Aim of the task: Search the data below for the string "Stressfreie". Extract every line that contains it.

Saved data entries
^^^^
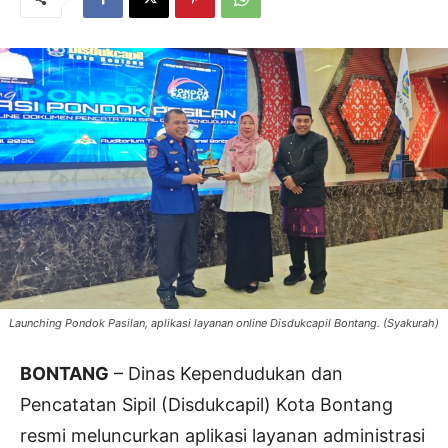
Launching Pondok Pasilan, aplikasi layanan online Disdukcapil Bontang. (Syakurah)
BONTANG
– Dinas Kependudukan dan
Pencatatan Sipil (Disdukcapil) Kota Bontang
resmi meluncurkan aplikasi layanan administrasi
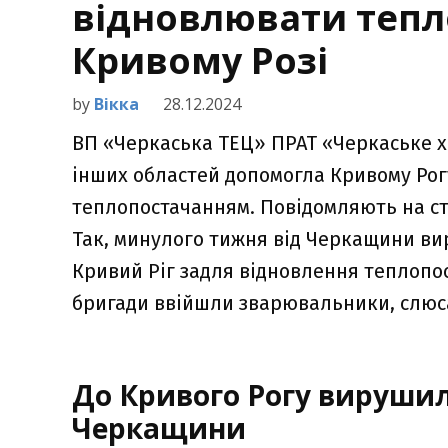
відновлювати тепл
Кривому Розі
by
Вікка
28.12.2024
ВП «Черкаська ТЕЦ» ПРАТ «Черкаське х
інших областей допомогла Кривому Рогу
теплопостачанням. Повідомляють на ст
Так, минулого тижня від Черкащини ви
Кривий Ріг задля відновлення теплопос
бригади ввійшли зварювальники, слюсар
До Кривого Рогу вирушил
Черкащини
^^^^
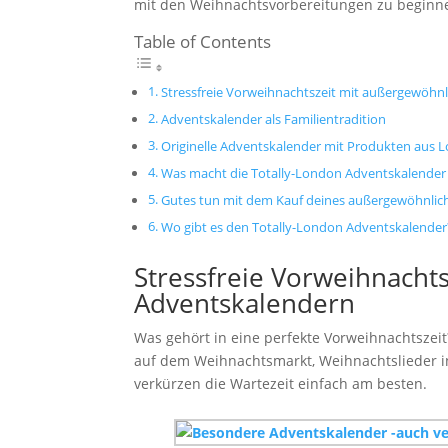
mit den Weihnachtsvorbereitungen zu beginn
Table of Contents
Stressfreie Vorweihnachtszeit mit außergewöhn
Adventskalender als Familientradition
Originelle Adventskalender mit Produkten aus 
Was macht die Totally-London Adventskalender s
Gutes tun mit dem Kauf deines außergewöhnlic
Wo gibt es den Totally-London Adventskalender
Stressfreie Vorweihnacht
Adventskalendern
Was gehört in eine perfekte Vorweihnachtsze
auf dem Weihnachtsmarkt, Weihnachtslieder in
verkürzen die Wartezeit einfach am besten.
^^^^
Written solution:
Stressfreie Vorweihnachtszeit mit außergewöhn
Stressfreie Vorweihnacht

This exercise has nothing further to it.